TSX falls, weighed by resource shares as oil prices fall

TORONTO (Reuters) - Canada’s main stock index fell on Wednesday as a drop in commodity prices weighed on resource shares, while steel producer Stelco Holdings Inc rallied on prospects for Canada to be exempted from proposed U.S. metals tariffs.

FILE PHOTO: A sign board displaying Toronto Stock Exchange (TSX) stock information is seen in Toronto June 23, 2014. REUTERS/Mark Blinch/File Photo

* The White House said Canada and Mexico, and possibly other countries, may be exempted from planned U.S. import tariffs on steel and aluminum on the basis of national security.

* Stelco rose 3.9 percent to C$24.63. The stock had hit a nearly seven-week low on Tuesday at C$23.00.

* The Toronto Stock Exchange’s S&P/TSX composite index closed down 72.58 points, or 0.47 percent, at 15,472.61.

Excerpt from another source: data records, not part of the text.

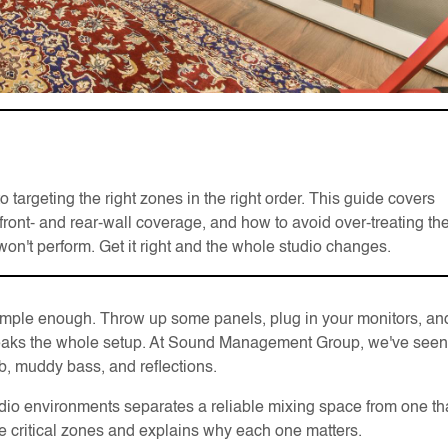
argeting the right zones in the right order. This guide covers
t, front- and rear-wall coverage, and how to avoid over-treating th
n't perform. Get it right and the whole studio changes.
simple enough. Throw up some panels, plug in your monitors, an
 breaks the whole setup. At Sound Management Group, we've seen
erb, muddy bass, and reflections.
io environments separates a reliable mixing space from one th
 critical zones and explains why each one matters.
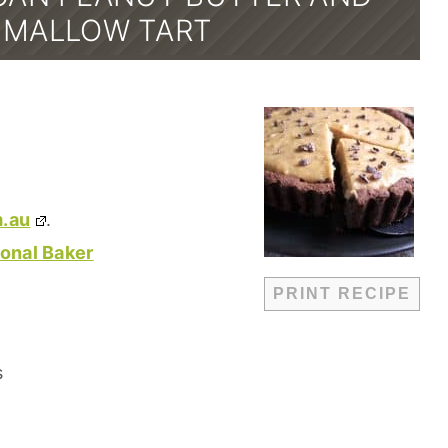
MALLOW TART
.au
.
onal Baker
PRINT RECIPE
s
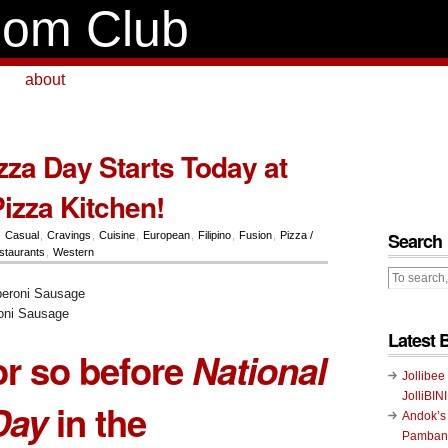
om Club
about
zza Day Starts Today at
Pizza Kitchen!
Search
,
Casual
,
Cravings
,
Cuisine
,
European
,
Filipino
,
Fusion
,
Pizza /
staurants
,
Western
ni Sausage
Latest 
r so before
National
Jollibee
JolliBIN
Day
in the
Andok’s
Pambans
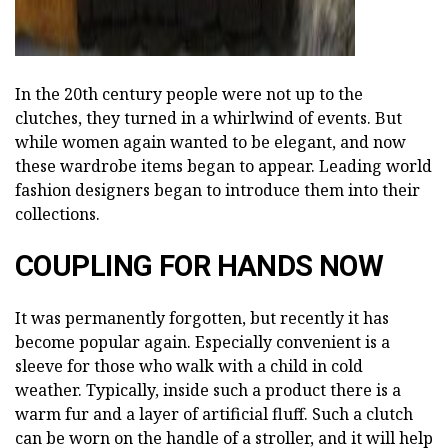
In the 20th century people were not up to the
clutches, they turned in a whirlwind of events. But
while women again wanted to be elegant, and now
these wardrobe items began to appear. Leading world
fashion designers began to introduce them into their
collections.
COUPLING FOR HANDS NOW
It was permanently forgotten, but recently it has
become popular again. Especially convenient is a
sleeve for those who walk with a child in cold
weather. Typically, inside such a product there is a
warm fur and a layer of artificial fluff. Such a clutch
can be worn on the handle of a stroller, and it will help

* The resignation of Gary Cohn, top economic adviser to U.S. President Donald Trump, intensified investor worries over a global trade war, while the Bank of Canada said trade policy is an “important and growing source of uncertainty.”

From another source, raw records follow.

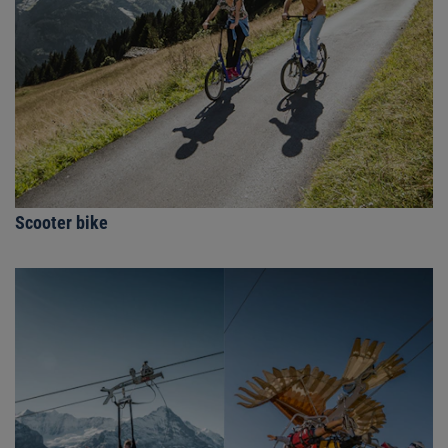
Scooter bike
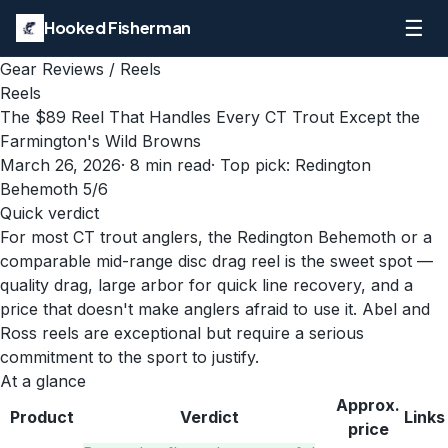
☰
Hooked Fisherman
Gear Reviews
/
Reels
Reels
The $89 Reel That Handles Every CT Trout Except the
Farmington's Wild Browns
March 26, 2026
·
8
min read
· Top pick:
Redington
Behemoth 5/6
Quick verdict
For most CT trout anglers, the Redington Behemoth or a
comparable mid-range disc drag reel is the sweet spot —
quality drag, large arbor for quick line recovery, and a
price that doesn't make anglers afraid to use it. Abel and
Ross reels are exceptional but require a serious
commitment to the sport to justify.
At a glance
Approx.
Product
Verdict
Links
price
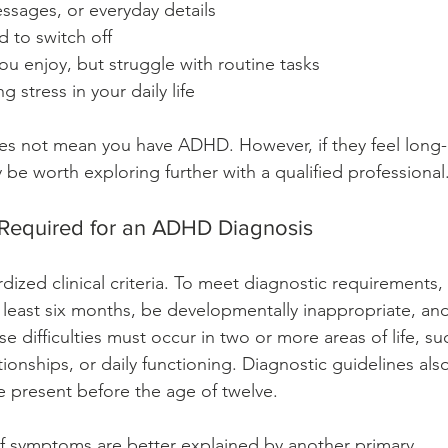
ssages, or everyday details
 to switch off
ou enjoy, but struggle with routine tasks
 stress in your daily life
es not mean you have ADHD. However, if they feel long-
 be worth exploring further with a qualified professional
s Required for an ADHD Diagnosis
zed clinical criteria. To meet diagnostic requirements, 
least six months, be developmentally inappropriate, and
e difficulties must occur in two or more areas of life, su
tionships, or daily functioning. Diagnostic guidelines also
 present before the age of twelve.
 symptoms are better explained by another primary 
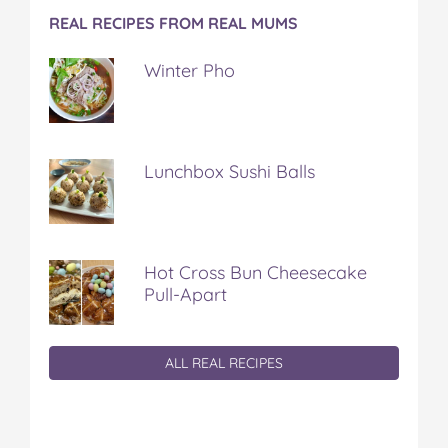
REAL RECIPES FROM REAL MUMS
Winter Pho
Lunchbox Sushi Balls
Hot Cross Bun Cheesecake
Pull-Apart
ALL REAL RECIPES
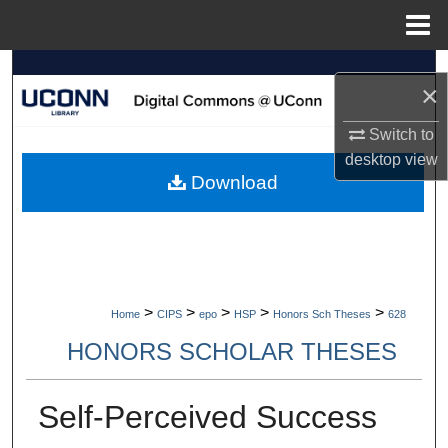
Menu
Home
Search
×
Browse Collections
Switch to
desktop
view
My Account
Download
About
Digital Commons Network™
>
>
>
>
>
Home
CIPS
epo
HSP
Honors Sch Theses
628
HONORS SCHOLAR THESES
Self-Perceived Success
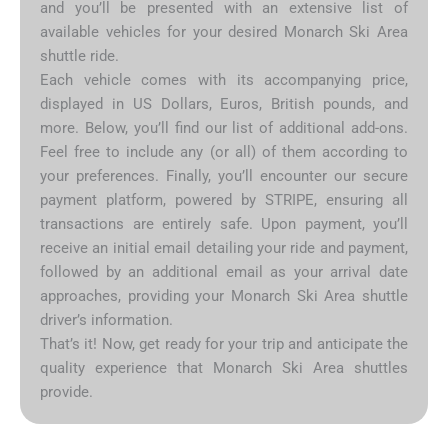
and you’ll be presented with an extensive list of
available vehicles for your desired Monarch Ski Area
shuttle ride.
Each vehicle comes with its accompanying price,
displayed in US Dollars, Euros, British pounds, and
more. Below, you’ll find our list of additional add-ons.
Feel free to include any (or all) of them according to
your preferences. Finally, you’ll encounter our secure
payment platform, powered by STRIPE, ensuring all
transactions are entirely safe. Upon payment, you’ll
receive an initial email detailing your ride and payment,
followed by an additional email as your arrival date
approaches, providing your Monarch Ski Area shuttle
driver’s information.
That’s it! Now, get ready for your trip and anticipate the
quality experience that Monarch Ski Area shuttles
provide.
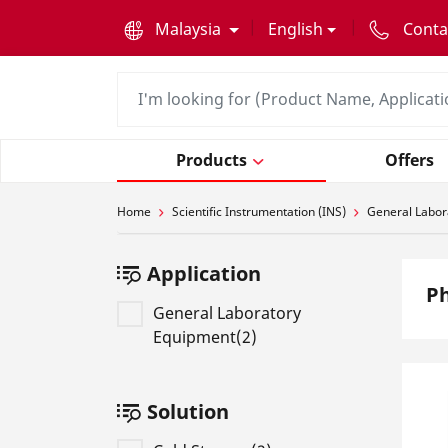
text.skipToContent
text.skipToNavigation
Malaysia
English
Conta
Products
Offers
Home
Scientific Instrumentation (INS)
General Labor
Application
Ph
General Laboratory
Equipment(2)
Solution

* The materials group, which includes precious and base metals miners and fertilizer companies, lost 1.4 percent.

* Agnico Eagle Mines Ltd fell 2.0 percent to C$49.47 after Credit Suisse cut its price target on the stock.

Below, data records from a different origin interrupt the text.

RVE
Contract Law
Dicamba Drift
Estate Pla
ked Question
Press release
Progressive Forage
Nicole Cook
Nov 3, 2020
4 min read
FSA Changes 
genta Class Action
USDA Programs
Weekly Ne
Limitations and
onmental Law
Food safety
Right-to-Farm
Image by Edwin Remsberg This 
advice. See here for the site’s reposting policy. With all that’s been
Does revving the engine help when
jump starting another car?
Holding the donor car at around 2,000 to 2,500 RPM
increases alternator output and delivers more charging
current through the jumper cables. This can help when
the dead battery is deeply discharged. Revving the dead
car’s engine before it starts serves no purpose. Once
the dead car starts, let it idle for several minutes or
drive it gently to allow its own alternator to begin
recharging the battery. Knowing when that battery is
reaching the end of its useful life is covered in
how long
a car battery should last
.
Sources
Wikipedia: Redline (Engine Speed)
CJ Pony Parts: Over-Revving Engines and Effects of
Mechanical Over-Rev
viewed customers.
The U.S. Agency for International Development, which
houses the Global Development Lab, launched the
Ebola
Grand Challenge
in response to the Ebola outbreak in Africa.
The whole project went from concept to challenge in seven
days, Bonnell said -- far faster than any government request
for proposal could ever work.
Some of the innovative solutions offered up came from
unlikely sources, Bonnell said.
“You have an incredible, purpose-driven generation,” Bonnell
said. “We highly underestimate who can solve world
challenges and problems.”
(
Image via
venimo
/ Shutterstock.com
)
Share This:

* Gold futures fell 0.2 percent to $1,326 an ounce, while U.S. crude oil futures settled 2.3 percent lower at $61.15 a barrel. [GOL/][O/R]

* The energy group fell nearly 1 percent, with TransCanada Corp down 2.3 percent at C$55.65.

* The shares of trade-sensitive auto parts and railroad companies lost ground. Magna International Inc declined 0.4 percent to C$67.66 and Canadian National Railway Co was down 0.7 percent at C$94.09.

* Great Canadian Gaming Corp rose 12.4 percent to C$38.15 after reporting fourth-quarter results after the bell on Tuesday.